=== Section Start ===

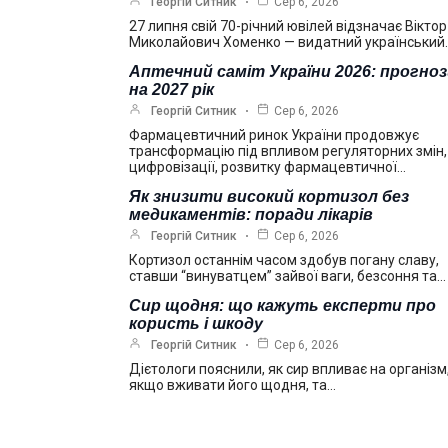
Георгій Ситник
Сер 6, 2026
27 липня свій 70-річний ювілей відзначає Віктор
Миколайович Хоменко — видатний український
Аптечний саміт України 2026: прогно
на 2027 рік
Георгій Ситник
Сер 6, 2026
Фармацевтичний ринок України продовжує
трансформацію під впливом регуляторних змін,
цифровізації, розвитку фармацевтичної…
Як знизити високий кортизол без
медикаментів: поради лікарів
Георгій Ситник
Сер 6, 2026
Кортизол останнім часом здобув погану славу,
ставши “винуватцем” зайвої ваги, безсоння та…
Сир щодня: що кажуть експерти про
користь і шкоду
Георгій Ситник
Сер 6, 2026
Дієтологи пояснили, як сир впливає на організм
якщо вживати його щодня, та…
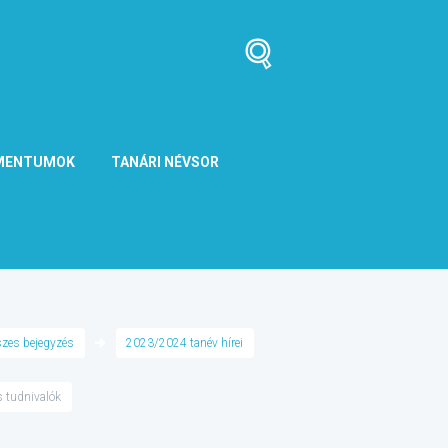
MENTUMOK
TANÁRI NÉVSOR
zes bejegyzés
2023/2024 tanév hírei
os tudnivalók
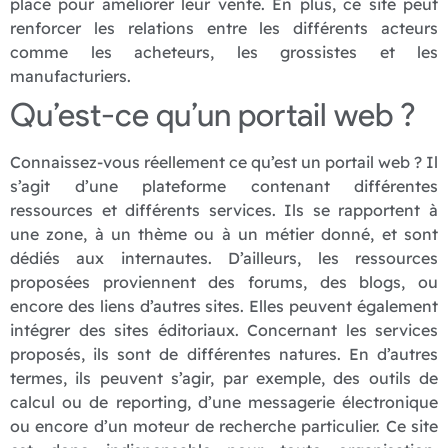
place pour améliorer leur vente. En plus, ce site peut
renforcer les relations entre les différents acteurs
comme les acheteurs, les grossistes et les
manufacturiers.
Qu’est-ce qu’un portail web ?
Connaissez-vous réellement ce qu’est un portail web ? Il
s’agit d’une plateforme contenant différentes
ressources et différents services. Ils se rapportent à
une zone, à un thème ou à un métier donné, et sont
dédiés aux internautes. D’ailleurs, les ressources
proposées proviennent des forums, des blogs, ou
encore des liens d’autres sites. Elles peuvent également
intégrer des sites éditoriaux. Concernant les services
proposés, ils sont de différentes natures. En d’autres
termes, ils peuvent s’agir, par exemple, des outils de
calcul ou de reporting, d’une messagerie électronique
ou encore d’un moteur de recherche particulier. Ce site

=== Section End ===
=== Section Start ===

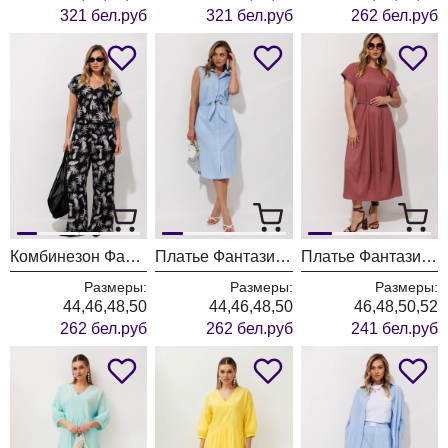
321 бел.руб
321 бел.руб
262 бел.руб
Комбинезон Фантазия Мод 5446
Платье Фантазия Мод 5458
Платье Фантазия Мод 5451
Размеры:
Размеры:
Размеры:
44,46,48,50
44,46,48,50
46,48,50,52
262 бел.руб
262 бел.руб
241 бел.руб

=== Section End ===

What is expected
Count, in the listing above, every line that includes "sites". The number is the whole answer.

Response
2